As in previous years, the Group’s results are weighted to the second half principally due to the timing impact of school summer holidays on First Student's business compared with our financial year. This weighting effect is exaggerated in the current year as a result of the Capital Connect and ScotRail franchises coming to an end.
We continue to expect underlying net cash flow for the current year to be broadly flat, and for the sustainable cash generation of the Group to increase over the medium term as our multi-year plans drive improvements in our financial performance.
A conference call for analysts and investors will be held at 9:00am today.
Please call +44 20 7725 3354 in advance of the call to register and receive joining details.
Contacts at FirstGroup:
Faisal Tabbah, Head of Investor Relations
Stuart Butchers, Group Head of Media
Tel: +44 20 7725 3354
Contacts at Brunswick PR:
Michael Harrison / Andrew Porter, Tel: +44 20 7404 5959
Notes
Unless otherwise stated, all financial figures refer to the six month period ended 30 September 2015 (the 'first half'), with growth compared to the same period in the prior year.
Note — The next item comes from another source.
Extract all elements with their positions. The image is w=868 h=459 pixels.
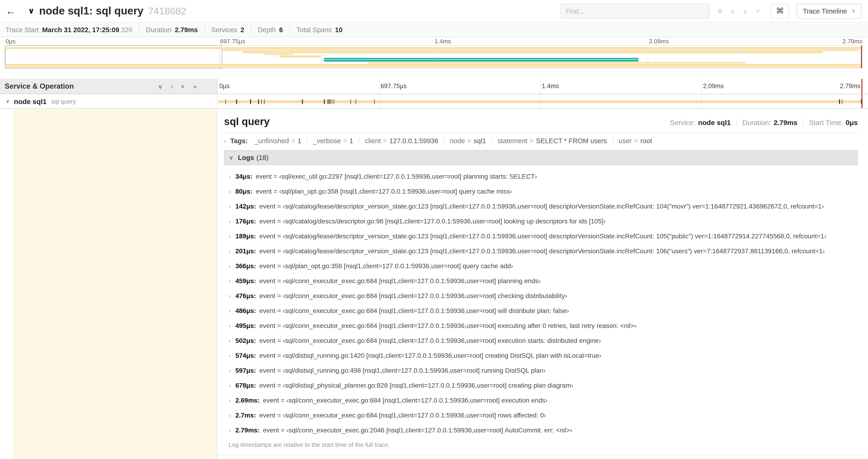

No account is taken of foreign exchange translation effects in the description of divisional performance and outlook.
Figures presented in this announcement are not audited. Certain statements included or incorporated by reference within this announcement may constitute 'forward-looking statements' with respect to the business, strategy and plans of the Group and our current goals, assumptions and expectations relating to our future financial condition, performance and results. By their nature, forward- looking statements involve known and unknown risks, assumptions, uncertainties and other factors which may cause actual results, performance or achievements of the Group to be materially different from any future results, performance or achievements expressed or implied by such forward-looking statements. Shareholders are cautioned not to place undue reliance on the forward-looking statements. Except as required by the UK Listing Rules and applicable law, the Group does not undertake any obligation to update or change any forward-looking statements to reflect events occurring after the date of this announcement. Nothing in this announcement should be construed as a profit forecast. Past performance cannot be relied upon as a guide to future performance and persons needing advice should consult an independent financial adviser.
FirstGroup plc (LSE: FGP.L) is the leading transport operator in the UK and North America. With approximately £6 billion in revenues and around 110,000 employees, we transported around 2.4 billion passengers last year. Each of our five divisions is a leader in its field: In North America, First Student is the largest provider of student transportation with a fleet of around 49,000 yellow school buses, First Transit is one of the largest providers of outsourced transit management and contracting services, while Greyhound is the only nationwide operator of scheduled intercity coach services. In the UK, FirstGroup is one of Britain's largest bus operators running a fleet of some 6,300 buses, and we are one of the country's most experienced passenger rail operators, carrying around 280 million passengers last year.
Our vision is to provide solutions for an increasingly congested world... keeping people moving and communities prospering.